Уильям вздрогнул и вскинул голову, встретившись взглядом с двумя ярко-голубыми глазами священника. Этот взгляд был холодным, но от него неожиданно веяло теплом и уютом. Мужчина опустился на скамью перед Уильямом, заглядывая ему в глаза, и тому неожиданно захотелось поскорее вернуться домой, напиться и сделать вид, что ничего этого не было. Чем он в основном и занимался между долгими и мучительными сменами в больнице.
– Вы всю службу витали в облаках, – мягко протянул мужской голос, и его слова эхом разнеслись под своды собора. – Что-то случилось?
Губы Уильяма дёрнулись в слабой улыбке, а пальцы с силой сжали Библию.
– Нет. Вы ничем не сможете мне помочь.
Ведь если Бога в этом мире нет, то чем ему сможет помочь простой священник? Поддерживающие слова Уильям предпочитал говорить самому себе, а то, что открылось ему недавно, не могло быть рассказано первому встречному, даже если на нем была черная ряса. Уильям был один в этом мире, кто знает правду, и ее груз нести придётся тоже одному.
Витражи насмешливо переливались солнечными зайчиками, окрашивая пол и стены собора разноцветными красками, а тяжелый крест, возносимый на Голгофу, словно насмехался над Уильямом. Шляпа тугим обручем обхватила голову Уилла, а перчатки раскалённым металлом обожгли кожу рук, впиваясь в них своими шипами. Запах горького миндаля окружил Уилла, и как бы быстро мужчина ни удалялся от священника, ему казалось, что он стоит на месте, а ноги наливаются свинцом.
Он никогда не верил истово в Бога и не собирался уверовать сейчас. Он мог кричать о помощи, но вместо этого молчал, сминая пальцами исчирканные ручкой листы Библии. «Блажен, кто верует», – были ли сейчас это его слова или же они отпечатались в его памяти искусной рукой безумца? Уилл не знал и, ступая под пролившийся на Чикаго дождь, надеялся, что тяжёлые капли смоют все его сомнения и очистят истерзанную душу.

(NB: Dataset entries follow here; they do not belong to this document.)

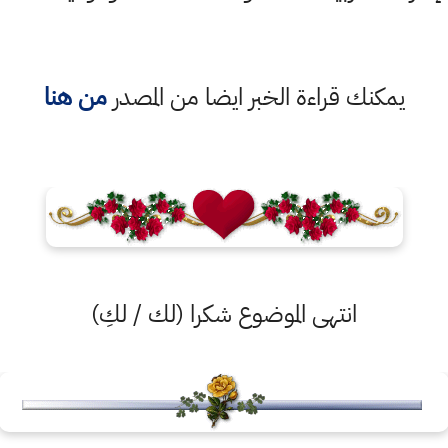
يمكنك قراءة الخبر ايضا من المصدر
من هنا
انتهى الموضوع شكرا (لك / لكِ)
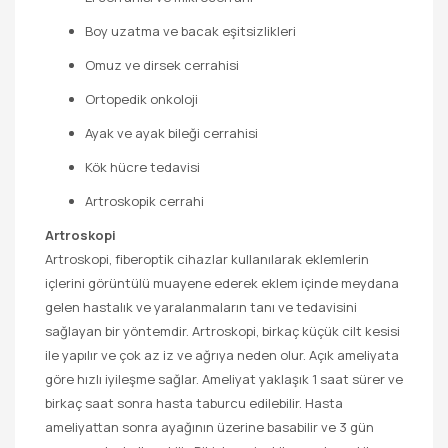
Boy uzatma ve bacak eşitsizlikleri
Omuz ve dirsek cerrahisi
Ortopedik onkoloji
Ayak ve ayak bileği cerrahisi
Kök hücre tedavisi
Artroskopik cerrahi
Artroskopi
Artroskopi, fiberoptik cihazlar kullanılarak eklemlerin
içlerini görüntülü muayene ederek eklem içinde meydana
gelen hastalık ve yaralanmaların tanı ve tedavisini
sağlayan bir yöntemdir. Artroskopi, birkaç küçük cilt kesisi
ile yapılır ve çok az iz ve ağrıya neden olur. Açık ameliyata
göre hızlı iyileşme sağlar. Ameliyat yaklaşık 1 saat sürer ve
birkaç saat sonra hasta taburcu edilebilir. Hasta
ameliyattan sonra ayağının üzerine basabilir ve 3 gün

Ведь он не хотел ничьей помощи. И помочь ему никто не мог. Кроме Алана Маккензи.
Только если ему не было плевать так же, как восхваляемому в пасхальные недели Богу.
Глава XV. Опыт
Октябрь, 1933
Уильям не помнил, в какой момент его воспитание дало сбой и он начал фамильярничать с Аланом Маккензи. Наверно, в тот самый, когда покинул порог церкви в предпасхальное воскресенье. А может, когда Алан колотил в дверь его кабинета и кричал, что умрёт, если ему сейчас же не окажут помощь. Умереть, как Уильям уже выяснил, Алан не мог, а потому врач не спешил открывать дверь, наслаждаясь редкими мгновениями превосходства над Аланом. Разумеется, потом он пожалеет о своём решении, но минутная слабость к риску взяла над Уильямом верх.